I found something interesting. The error message says it all. What is the reason behind not allowing parentheses while taking the address of a non-static member function? I

Answer 1

From the error message, it looks like you're not allowed to take the address of a parenthesized expression. It's suggesting that you rewrite

fPtr = &(myfoo::foo);  // main.cpp:14

to

fPtr = &myfoo::foo;

This is due to a portion of the spec (§5.3.1/3) that reads

A pointer to member is only formed when an explicit & is used and its operand is a qualified-id not enclosed in parentheses [...]

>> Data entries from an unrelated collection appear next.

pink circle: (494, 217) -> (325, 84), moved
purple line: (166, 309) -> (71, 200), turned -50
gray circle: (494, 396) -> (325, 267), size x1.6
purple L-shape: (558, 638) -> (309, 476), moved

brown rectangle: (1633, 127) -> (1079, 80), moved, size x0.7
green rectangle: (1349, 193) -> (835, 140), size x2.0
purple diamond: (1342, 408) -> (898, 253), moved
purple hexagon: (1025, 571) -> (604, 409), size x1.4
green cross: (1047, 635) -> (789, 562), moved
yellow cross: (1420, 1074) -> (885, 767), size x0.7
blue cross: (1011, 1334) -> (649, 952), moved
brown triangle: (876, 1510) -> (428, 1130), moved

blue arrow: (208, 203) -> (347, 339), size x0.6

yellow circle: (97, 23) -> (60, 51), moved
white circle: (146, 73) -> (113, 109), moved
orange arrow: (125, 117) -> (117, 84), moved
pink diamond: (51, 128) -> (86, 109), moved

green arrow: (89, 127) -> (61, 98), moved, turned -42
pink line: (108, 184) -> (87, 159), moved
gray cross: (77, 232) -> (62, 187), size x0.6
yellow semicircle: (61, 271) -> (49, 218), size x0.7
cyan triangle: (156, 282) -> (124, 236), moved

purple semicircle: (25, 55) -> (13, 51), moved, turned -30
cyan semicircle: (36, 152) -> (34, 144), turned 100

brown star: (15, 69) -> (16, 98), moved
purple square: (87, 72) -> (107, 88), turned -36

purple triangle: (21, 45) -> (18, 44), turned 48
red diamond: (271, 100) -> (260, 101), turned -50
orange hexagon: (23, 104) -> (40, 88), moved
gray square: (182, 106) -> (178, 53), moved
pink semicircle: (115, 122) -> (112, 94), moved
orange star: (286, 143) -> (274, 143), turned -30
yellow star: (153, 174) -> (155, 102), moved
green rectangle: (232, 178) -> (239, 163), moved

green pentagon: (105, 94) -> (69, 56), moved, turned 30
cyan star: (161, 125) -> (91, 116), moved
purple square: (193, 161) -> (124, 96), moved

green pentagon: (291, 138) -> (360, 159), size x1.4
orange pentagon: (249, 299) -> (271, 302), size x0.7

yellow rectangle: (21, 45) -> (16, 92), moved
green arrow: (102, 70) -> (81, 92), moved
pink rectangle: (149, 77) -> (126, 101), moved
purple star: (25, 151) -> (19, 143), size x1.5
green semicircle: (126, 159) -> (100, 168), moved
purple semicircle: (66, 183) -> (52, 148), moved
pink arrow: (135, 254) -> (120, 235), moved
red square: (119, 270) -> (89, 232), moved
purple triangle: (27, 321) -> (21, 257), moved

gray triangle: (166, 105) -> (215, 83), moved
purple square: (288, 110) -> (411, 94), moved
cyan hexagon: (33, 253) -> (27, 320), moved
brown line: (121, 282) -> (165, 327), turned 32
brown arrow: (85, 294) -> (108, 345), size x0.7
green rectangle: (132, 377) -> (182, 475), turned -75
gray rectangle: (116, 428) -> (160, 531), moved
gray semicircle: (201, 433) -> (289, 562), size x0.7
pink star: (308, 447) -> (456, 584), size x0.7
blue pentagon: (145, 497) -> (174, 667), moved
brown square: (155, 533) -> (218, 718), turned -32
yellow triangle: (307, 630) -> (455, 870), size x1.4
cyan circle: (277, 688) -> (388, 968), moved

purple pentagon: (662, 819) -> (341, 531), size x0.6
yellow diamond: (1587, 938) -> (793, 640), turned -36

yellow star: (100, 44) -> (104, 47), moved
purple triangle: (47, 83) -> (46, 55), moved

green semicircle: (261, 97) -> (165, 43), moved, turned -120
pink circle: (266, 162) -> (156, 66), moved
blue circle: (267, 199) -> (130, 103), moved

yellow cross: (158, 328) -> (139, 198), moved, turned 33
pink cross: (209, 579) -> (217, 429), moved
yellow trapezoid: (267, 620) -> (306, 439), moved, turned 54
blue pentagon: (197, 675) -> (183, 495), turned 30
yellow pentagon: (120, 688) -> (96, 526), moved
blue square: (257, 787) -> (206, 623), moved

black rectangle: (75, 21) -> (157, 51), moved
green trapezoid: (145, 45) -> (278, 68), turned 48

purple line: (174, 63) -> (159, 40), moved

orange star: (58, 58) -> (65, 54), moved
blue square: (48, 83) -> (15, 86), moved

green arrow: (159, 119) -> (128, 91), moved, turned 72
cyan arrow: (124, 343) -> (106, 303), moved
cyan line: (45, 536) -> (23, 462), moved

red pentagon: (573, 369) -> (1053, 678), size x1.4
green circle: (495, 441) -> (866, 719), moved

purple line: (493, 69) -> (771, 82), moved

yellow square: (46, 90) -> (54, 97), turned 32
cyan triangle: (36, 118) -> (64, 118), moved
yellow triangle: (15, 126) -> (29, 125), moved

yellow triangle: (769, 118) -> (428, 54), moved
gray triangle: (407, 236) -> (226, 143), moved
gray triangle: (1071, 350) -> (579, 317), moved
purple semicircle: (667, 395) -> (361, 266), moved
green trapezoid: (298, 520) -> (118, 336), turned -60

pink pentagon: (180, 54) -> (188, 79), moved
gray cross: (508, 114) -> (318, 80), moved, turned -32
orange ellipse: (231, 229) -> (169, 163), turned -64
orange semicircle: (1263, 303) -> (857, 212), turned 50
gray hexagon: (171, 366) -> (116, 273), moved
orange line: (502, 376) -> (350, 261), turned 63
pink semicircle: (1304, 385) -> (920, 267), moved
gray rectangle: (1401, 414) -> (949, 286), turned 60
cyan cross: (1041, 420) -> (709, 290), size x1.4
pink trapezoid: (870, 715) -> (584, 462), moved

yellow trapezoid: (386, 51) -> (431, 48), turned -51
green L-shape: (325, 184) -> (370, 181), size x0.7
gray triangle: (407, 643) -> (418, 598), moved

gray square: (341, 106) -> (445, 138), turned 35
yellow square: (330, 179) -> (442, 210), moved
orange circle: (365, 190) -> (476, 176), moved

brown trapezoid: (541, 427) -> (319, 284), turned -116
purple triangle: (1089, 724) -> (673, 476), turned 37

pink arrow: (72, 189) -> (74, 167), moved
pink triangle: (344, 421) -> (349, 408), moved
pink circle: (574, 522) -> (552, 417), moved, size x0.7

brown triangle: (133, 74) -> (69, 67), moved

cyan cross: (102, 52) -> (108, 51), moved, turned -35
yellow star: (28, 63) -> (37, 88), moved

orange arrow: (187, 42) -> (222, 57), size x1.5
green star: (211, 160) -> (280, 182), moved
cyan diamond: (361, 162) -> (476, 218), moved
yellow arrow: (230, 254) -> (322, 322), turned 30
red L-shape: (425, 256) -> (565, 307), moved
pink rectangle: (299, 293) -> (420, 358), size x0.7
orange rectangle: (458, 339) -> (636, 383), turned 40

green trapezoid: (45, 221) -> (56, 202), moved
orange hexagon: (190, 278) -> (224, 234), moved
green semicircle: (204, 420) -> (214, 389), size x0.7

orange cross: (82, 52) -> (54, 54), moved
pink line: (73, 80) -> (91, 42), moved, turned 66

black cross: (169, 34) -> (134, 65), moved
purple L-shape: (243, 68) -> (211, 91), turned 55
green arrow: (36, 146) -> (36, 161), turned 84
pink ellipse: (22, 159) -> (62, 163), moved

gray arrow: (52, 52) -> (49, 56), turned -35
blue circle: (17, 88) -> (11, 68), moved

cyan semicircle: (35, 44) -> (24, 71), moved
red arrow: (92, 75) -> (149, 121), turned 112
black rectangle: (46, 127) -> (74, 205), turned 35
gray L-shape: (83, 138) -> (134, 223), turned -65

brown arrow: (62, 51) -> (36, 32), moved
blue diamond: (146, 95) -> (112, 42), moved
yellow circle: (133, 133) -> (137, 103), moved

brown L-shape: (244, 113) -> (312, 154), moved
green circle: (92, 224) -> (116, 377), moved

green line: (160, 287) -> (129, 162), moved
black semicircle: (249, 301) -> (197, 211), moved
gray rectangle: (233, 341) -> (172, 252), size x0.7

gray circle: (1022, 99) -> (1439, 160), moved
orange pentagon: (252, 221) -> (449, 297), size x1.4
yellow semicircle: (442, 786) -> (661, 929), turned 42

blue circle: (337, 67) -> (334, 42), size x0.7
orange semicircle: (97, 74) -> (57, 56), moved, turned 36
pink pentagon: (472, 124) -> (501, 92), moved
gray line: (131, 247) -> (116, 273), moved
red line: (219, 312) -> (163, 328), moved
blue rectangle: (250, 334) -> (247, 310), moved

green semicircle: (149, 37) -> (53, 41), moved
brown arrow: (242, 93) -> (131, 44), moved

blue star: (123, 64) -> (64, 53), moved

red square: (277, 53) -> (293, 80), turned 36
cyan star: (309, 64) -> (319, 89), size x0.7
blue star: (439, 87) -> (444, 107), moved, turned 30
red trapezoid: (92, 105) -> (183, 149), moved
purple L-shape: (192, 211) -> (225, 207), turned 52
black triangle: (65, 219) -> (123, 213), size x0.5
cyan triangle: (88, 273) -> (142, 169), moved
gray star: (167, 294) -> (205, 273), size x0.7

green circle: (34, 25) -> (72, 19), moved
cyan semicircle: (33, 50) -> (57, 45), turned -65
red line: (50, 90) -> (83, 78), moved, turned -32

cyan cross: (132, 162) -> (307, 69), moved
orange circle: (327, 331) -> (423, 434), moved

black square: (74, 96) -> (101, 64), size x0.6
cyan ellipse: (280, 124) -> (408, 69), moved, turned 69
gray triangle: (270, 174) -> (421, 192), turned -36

(my emphasis). I'm not sure why this is a rule (and I didn't actually know this until now), but this seems to be what the compiler is complaining about.

Hope this helps!

Answer 2

Imagine this code:

struct B { int data; };
struct C { int data; };

struct A : B, C {
  void f() {
    // error: converting "int B::*" to "int*" ?
    int *bData = &B::data;

    // OK: a normal pointer
    int *bData = &(B::data);
  }
};

Without the trick with the parentheses, you would not be able to take a pointer directly to B's data member (you would need base-class casts and games with this - not nice).

---

From the ARM:

Note that the address-of operator must be explicitly used to get a pointer to member; there is no implicit conversion ... Had there been, we would have an ambiguity in the context of a member function ... For example,

void B::f() {
    int B::* p = &B::i; // OK
    p = B::i; // error: B::i is an int
    p = &i; // error: '&i'means '&this->i' which is an 'int*'

    int *q = &i; // OK
    q = B::i; // error: 'B::i is an int
    q = &B::i; // error: '&B::i' is an 'int B::*'
}

The IS just kept this pre-Standard concept and explicitly mentioned that parentheses make it so that you don't get a pointer to member.